## [Task brief]
In the material below, find the line with "툰코 시즌2 https://tkr279.com/" and the line with "Non paga di". Output exactly those two lines and all lines between them, leaving out pictures.

Start of Block

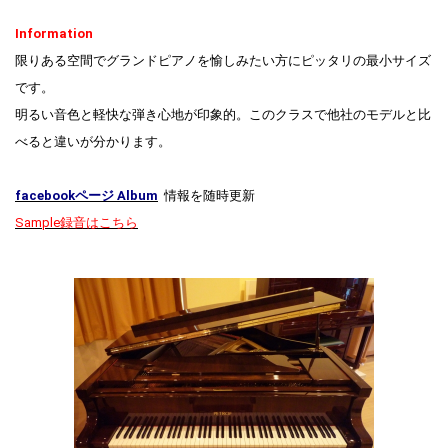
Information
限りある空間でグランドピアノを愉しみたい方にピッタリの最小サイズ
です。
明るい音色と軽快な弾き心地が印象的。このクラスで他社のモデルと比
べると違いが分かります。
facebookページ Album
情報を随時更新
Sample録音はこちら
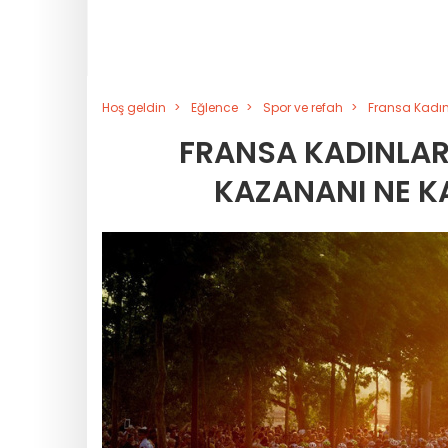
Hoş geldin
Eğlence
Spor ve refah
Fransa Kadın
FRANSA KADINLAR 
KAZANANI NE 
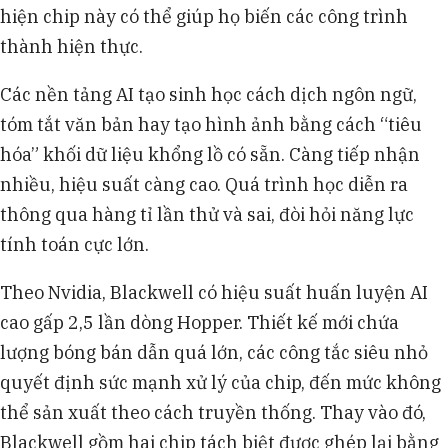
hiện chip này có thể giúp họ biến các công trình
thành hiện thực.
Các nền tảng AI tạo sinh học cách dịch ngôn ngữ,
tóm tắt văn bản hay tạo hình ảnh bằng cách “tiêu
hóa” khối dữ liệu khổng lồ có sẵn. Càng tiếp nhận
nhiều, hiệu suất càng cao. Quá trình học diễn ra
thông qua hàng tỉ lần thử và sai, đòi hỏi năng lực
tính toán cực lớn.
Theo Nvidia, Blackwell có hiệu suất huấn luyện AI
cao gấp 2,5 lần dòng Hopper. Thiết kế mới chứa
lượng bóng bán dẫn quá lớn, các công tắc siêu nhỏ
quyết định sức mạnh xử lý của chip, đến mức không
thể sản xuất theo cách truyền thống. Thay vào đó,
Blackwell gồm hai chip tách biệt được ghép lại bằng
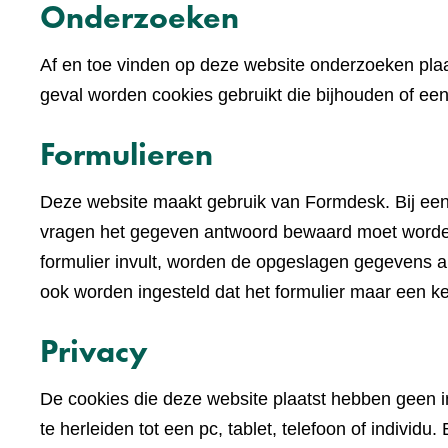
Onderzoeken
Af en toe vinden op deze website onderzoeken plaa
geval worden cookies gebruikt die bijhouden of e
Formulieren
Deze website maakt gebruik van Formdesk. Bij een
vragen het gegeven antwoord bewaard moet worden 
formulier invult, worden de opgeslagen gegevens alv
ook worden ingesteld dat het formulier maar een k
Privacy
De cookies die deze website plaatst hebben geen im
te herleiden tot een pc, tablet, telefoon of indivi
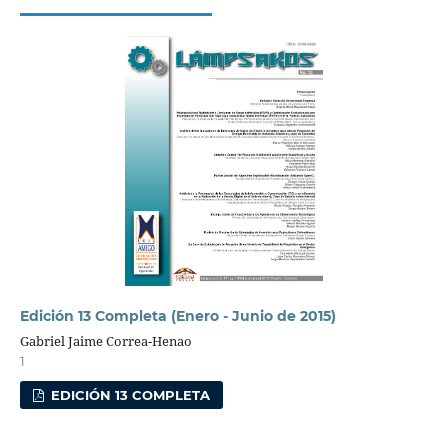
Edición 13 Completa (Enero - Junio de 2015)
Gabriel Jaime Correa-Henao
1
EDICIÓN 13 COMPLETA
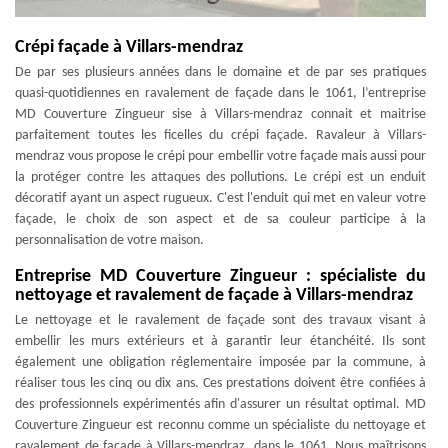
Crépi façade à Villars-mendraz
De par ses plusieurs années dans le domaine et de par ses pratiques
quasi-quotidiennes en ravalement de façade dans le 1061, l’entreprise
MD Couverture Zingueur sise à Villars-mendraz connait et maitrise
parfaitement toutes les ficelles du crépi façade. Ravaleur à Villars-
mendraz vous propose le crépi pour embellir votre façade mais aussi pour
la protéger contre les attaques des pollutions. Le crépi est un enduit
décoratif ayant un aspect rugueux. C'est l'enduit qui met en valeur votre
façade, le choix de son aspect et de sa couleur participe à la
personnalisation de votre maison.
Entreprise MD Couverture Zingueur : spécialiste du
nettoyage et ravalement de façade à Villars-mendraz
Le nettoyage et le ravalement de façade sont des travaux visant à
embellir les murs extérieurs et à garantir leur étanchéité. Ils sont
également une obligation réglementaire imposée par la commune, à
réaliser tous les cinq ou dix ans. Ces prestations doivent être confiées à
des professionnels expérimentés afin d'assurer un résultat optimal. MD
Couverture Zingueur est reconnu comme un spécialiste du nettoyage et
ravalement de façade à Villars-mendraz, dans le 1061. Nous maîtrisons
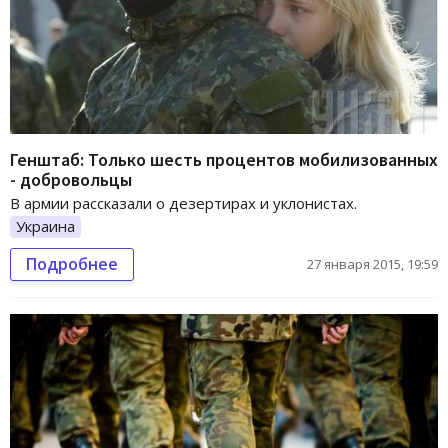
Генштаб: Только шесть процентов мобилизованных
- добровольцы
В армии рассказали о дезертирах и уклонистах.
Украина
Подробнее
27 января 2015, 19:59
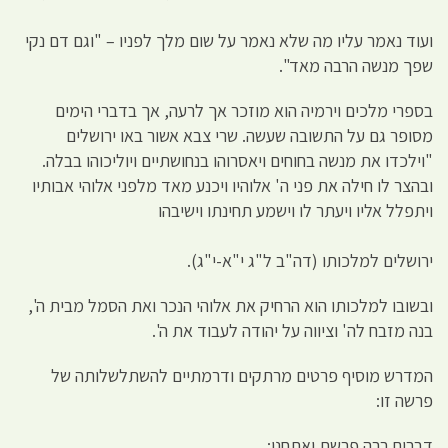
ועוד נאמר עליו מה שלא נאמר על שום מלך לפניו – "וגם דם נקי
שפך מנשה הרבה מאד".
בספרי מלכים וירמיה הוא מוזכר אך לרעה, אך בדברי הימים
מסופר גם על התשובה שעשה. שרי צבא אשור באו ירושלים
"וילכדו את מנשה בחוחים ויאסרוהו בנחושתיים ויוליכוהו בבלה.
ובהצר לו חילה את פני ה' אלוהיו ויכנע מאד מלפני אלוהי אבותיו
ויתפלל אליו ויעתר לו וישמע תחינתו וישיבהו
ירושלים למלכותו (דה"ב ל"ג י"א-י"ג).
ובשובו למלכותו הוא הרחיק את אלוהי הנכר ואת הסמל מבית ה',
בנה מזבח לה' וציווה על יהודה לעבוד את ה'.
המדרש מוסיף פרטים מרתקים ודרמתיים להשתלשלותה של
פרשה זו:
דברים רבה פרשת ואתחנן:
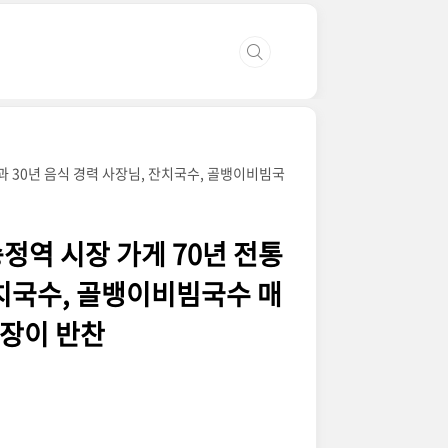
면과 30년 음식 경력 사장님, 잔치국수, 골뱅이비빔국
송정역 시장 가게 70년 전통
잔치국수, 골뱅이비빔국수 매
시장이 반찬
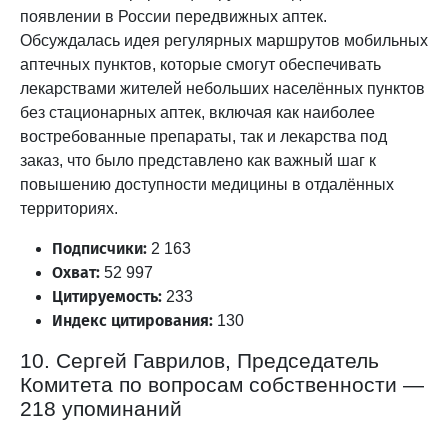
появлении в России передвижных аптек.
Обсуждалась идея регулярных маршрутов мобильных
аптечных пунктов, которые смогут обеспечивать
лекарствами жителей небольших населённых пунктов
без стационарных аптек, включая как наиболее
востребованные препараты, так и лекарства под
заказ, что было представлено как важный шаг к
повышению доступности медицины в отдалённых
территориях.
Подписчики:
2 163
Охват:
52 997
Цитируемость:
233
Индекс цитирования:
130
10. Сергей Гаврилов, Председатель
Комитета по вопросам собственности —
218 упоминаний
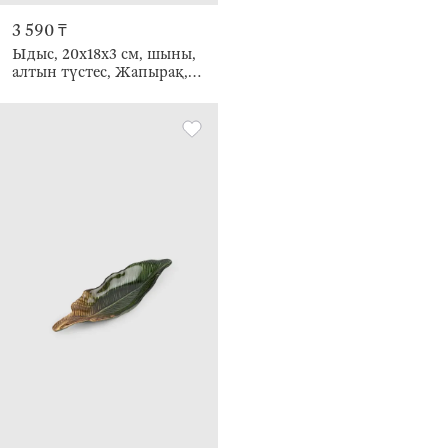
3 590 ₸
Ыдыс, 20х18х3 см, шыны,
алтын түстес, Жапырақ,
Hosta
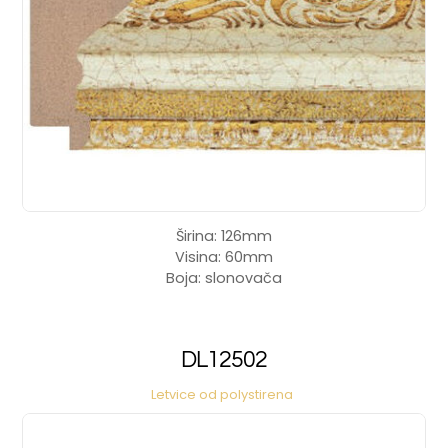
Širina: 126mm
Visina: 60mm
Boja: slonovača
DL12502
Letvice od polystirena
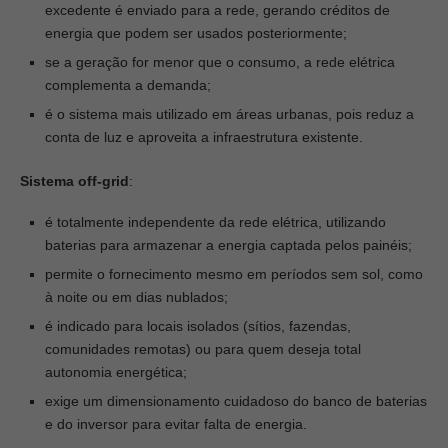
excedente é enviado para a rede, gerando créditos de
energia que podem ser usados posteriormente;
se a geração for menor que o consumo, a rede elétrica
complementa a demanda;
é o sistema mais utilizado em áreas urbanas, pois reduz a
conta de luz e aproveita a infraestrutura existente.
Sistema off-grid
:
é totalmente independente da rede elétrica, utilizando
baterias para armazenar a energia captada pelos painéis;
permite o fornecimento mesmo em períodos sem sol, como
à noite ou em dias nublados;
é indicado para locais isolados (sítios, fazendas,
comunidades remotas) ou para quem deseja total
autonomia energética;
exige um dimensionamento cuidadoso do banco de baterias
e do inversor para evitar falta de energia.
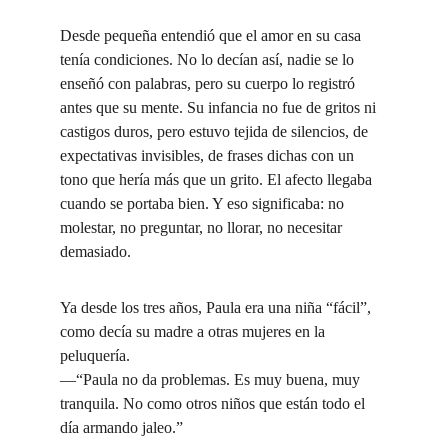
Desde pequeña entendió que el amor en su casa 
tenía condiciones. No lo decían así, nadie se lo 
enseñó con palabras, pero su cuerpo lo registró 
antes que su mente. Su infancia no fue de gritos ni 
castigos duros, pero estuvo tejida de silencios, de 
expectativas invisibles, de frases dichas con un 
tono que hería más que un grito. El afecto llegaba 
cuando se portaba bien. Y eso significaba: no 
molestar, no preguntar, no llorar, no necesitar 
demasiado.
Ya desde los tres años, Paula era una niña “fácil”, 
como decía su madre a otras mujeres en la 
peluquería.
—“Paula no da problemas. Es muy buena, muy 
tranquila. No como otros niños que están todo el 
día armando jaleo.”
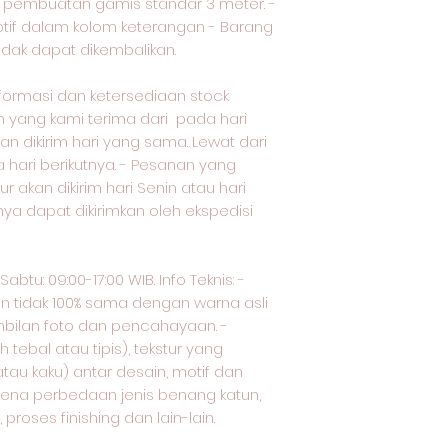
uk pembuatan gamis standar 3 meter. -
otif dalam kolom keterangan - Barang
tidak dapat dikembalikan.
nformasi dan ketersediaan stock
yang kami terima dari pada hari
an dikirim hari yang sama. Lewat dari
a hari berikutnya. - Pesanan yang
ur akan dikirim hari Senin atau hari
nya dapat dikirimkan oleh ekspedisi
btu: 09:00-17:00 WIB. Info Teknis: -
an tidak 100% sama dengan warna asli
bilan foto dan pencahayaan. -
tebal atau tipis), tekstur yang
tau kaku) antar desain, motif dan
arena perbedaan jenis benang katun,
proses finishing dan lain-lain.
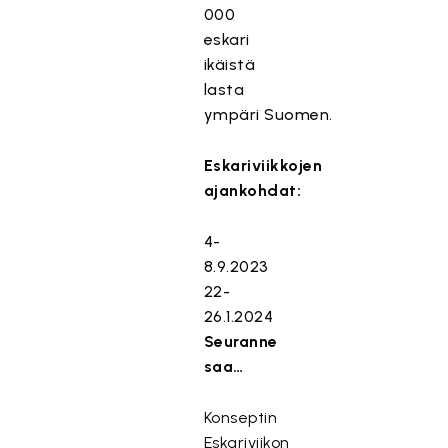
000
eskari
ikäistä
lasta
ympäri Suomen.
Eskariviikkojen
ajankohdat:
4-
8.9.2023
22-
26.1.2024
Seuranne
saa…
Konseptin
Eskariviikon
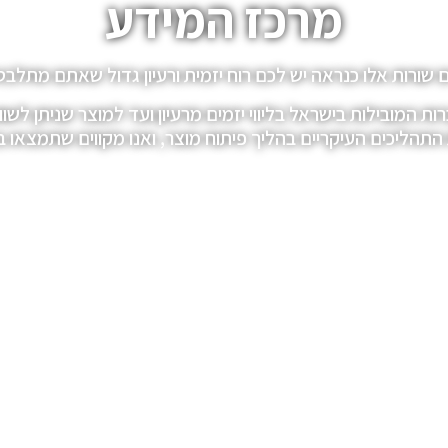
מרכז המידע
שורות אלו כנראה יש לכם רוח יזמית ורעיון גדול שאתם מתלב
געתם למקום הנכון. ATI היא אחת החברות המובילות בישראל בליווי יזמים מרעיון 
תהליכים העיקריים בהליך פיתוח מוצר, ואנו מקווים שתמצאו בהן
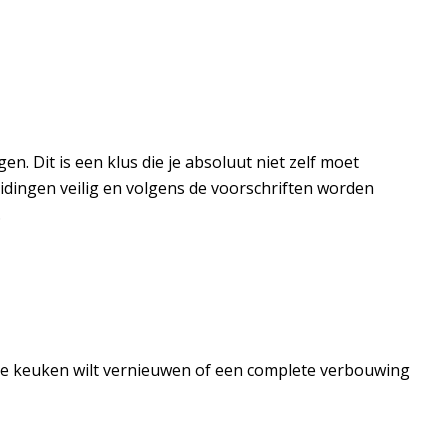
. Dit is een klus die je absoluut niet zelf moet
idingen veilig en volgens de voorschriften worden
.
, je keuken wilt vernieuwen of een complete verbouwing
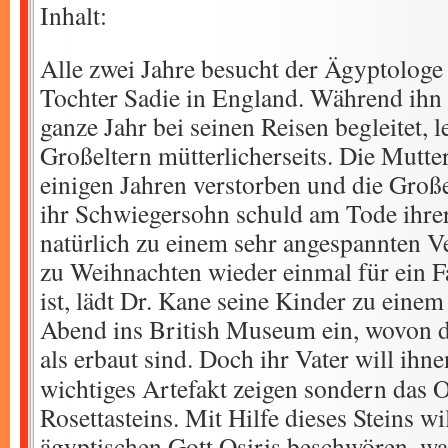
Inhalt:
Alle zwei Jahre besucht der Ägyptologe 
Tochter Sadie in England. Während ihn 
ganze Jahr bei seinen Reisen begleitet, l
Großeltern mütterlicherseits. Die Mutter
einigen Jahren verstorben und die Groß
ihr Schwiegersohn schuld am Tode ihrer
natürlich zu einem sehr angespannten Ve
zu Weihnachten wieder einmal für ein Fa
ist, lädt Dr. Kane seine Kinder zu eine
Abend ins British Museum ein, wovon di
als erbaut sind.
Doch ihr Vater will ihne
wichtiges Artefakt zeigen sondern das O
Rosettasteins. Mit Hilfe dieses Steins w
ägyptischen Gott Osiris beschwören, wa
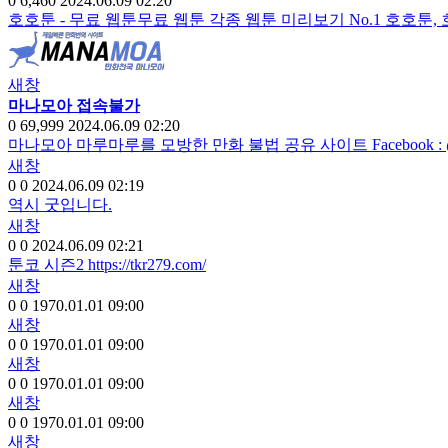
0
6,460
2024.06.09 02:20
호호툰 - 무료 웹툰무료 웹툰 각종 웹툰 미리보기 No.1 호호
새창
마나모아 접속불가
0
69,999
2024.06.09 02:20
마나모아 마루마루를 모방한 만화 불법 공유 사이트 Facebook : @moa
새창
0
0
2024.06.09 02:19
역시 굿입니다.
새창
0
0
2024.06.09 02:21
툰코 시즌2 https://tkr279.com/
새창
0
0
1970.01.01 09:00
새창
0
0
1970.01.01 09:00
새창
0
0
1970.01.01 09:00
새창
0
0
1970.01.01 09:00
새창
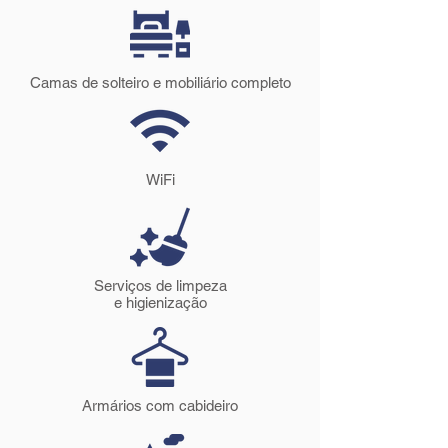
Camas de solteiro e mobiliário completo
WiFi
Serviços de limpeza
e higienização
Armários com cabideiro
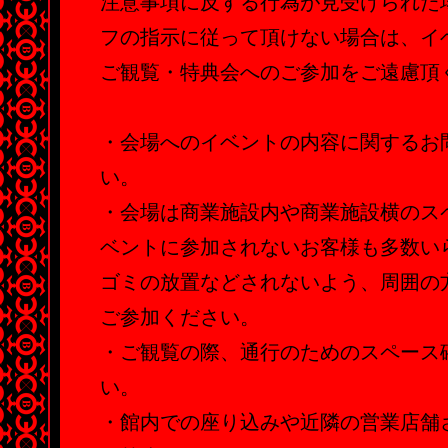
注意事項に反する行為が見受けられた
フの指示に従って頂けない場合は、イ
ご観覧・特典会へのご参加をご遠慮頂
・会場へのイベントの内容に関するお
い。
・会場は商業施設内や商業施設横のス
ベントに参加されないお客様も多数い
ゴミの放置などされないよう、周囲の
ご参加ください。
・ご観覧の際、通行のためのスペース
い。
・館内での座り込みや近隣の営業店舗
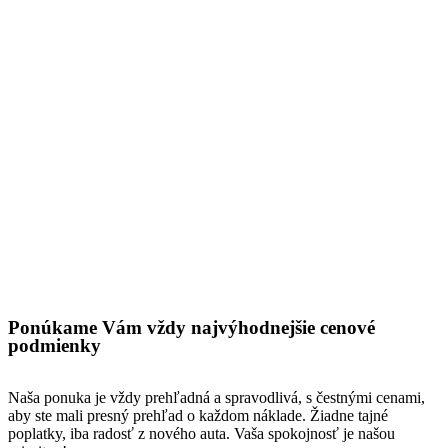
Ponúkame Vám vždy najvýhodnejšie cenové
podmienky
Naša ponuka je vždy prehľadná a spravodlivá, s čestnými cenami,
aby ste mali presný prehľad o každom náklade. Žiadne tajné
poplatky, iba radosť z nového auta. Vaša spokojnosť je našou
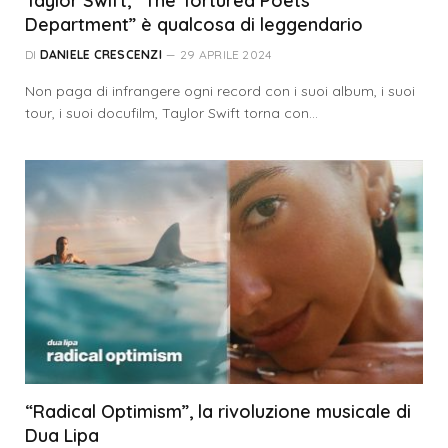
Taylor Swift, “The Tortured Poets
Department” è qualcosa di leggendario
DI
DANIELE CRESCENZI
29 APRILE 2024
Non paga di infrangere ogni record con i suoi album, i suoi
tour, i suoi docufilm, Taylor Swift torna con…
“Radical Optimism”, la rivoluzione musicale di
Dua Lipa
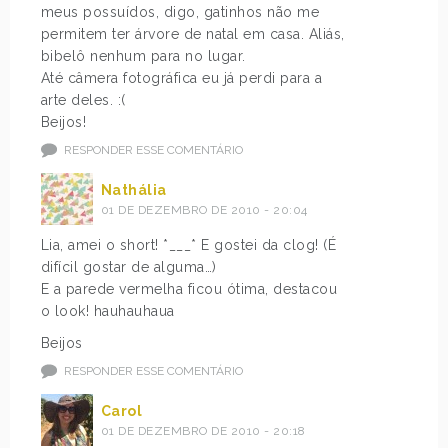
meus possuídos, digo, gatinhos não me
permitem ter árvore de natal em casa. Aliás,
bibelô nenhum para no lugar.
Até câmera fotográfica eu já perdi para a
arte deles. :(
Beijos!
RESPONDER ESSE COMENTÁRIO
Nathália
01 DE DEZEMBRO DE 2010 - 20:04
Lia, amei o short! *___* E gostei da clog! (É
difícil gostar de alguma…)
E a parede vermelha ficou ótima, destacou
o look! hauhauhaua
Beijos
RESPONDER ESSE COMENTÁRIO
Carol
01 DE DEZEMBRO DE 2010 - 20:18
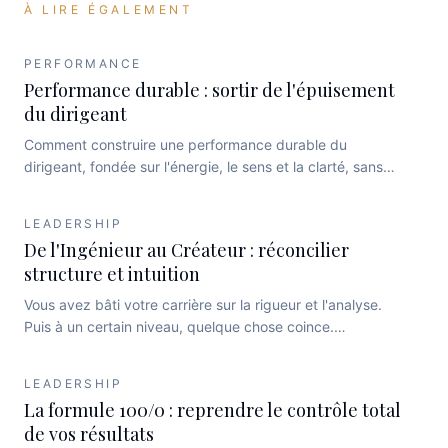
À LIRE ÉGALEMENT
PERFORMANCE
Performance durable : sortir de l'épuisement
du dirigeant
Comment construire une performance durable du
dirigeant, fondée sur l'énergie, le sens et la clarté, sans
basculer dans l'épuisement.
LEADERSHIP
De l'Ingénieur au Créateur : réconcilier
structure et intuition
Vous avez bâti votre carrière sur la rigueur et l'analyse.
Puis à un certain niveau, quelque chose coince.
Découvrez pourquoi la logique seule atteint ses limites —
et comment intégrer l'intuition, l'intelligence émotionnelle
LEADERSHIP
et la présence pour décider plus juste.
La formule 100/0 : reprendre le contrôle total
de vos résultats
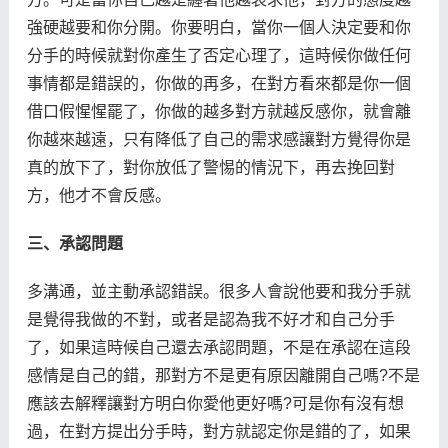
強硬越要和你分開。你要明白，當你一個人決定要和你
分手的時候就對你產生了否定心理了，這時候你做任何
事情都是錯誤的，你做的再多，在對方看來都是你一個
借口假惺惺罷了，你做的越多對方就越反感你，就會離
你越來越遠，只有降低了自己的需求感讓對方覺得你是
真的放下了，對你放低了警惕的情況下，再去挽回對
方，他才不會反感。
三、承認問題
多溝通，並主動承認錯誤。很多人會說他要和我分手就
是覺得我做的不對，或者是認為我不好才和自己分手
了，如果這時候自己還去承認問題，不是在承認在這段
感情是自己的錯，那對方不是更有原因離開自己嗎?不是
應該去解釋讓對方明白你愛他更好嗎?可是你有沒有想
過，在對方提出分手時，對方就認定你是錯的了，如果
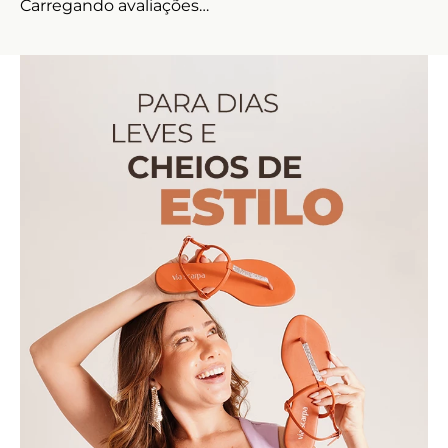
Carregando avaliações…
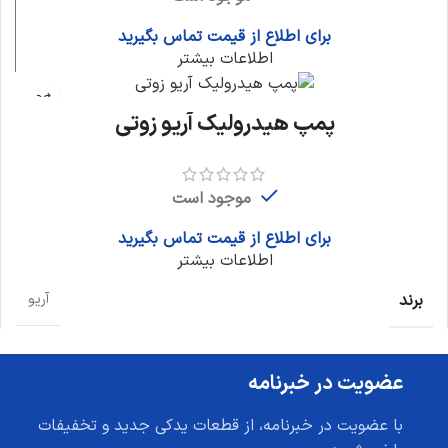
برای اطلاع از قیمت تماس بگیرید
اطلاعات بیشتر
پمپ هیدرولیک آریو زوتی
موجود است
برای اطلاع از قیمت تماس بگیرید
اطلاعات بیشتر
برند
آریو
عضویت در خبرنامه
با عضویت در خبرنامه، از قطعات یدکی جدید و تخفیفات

End of Block

## [Answer box]
툰코 시즌2 https://tkr279.com/
새창
0
0
1970.01.01 09:00
새창
0
0
1970.01.01 09:00
새창
0
0
1970.01.01 09:00
새창
0
0
1970.01.01 09:00
새창
Camas de solteiro e mobiliário completo
WiFi
Serviços de limpeza
e higienização
Armários com cabideiro
注意事項に反する行為が見受けられた
フの指示に従って頂けない場合は、イ
ご観覧・特典会へのご参加をご遠慮頂
・会場へのイベントの内容に関するお
い。
・会場は商業施設内や商業施設横のス
ベントに参加されないお客様も多数い
ゴミの放置などされないよう、周囲の
ご参加ください。
・ご観覧の際、通行のためのスペース
い。
・館内での座り込みや近隣の営業店舗
Ponúkame Vám vždy najvýhodnejšie cenové
podmienky
Naša ponuka je vždy prehľadná a spravodlivá, s čestnými cenami,
aby ste mali presný prehľad o každom náklade. Žiadne tajné
poplatky, iba radosť z nového auta. Vaša spokojnosť je našou
Taylor Swift, “The Tortured Poets
Department” è qualcosa di leggendario
DI
DANIELE CRESCENZI
29 APRILE 2024
Non paga di infrangere ogni record con i suoi album, i suoi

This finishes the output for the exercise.